Kinetic and structural studies of hydroxymandelate synthase from Amycolatopsis orientalis

Hydroxymandelate synthase (HMS) catalyzes the committed step in the formation of para-hydroxyphenylglycine, a recurrent substructure of antibiotics such as vancomycin. HMS uses the same substrates as 4-hydroxyphenylpyruvate dioxygenase (HPPD), 4-hydroxyphenylpyruvate (HPP) and O2, and also conducts a dioxygenation reaction. Investigating HMS has led to further insights concerning the mechanism of the closely related HPPD, which is of significant agricultural and medical relevance, and the general mechanism of the enzyme family to which both belong.;The association of HPP to the Fe2+ center activates O 2 binding by ∼1000-fold.

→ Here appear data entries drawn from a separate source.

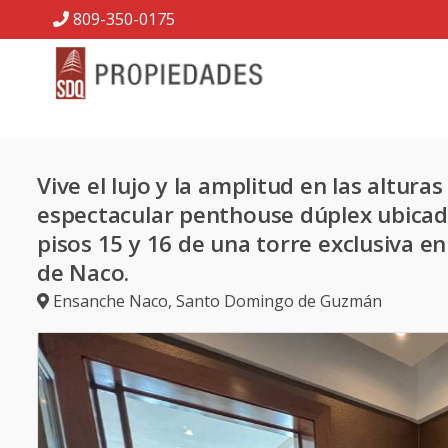
809-350-0175
Vive el lujo y la amplitud en las alturas
espectacular penthouse dúplex ubicad
pisos 15 y 16 de una torre exclusiva en
de Naco.
Ensanche Naco
,
Santo Domingo de Guzmán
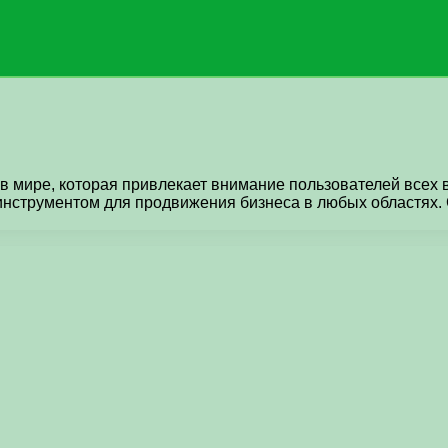
в мире, которая привлекает внимание пользователей всех 
нструментом для продвижения бизнеса в любых областях.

It also produces a charge transfer, allowing anaerobic measurement of KHPP. Evidence from pre-steady state analysis supports four phases in a single turnover. These are interpreted to correspond to the accumulation of three intermediates, followed by product release. k1 and k2 could not be accurately measured due to HMS's prolonged mixing and a large k 2. k3 decreases with increasing O2 concentration. And k4 was confirmed to be product release by chemical quench and HPLC. No isotope effect was observed when the substrate's benzylic carbons were deuterated, but the rate-limiting k4 exhibits a solvent isotope effect of 3.5 in D 2O and increases at high pH. A proton inventory suggests that the solvent contributes a single proton to assist product release.;The crystal structure of the HMS·Co2+·hydroxymandelate (HMA) determined to 2.3 A reveals HMS to have two VOC barrel domains, with the C-terminal one containing the 2H1C motif found in most Fe 2+-dependent oxygenases. It closely resembles the closed-conformation HPPD. HMS's active site is significantly smaller than HPPD's, consistent with divergent catalytic chemistries. HMA's benzylic hydroxyl and one carboxylate oxygen coordinate to Co2+. Three other H-bonding interactions to active site residues are observed. It is noted that a well-ordered water molecule is 3.2 A away from the distal carboxylate oxygen. Modeling of HPP into the active sites of both HMS and HPPD suggests different substrate binding positions. In HMS, HPP binds analogously to HMA, while in HPPD, HPP's p-hydroxyl was found to have an additional H-bonding partner. The difference in the substrate's ring orientation and corresponding intermediates may influence the hydroxylation site.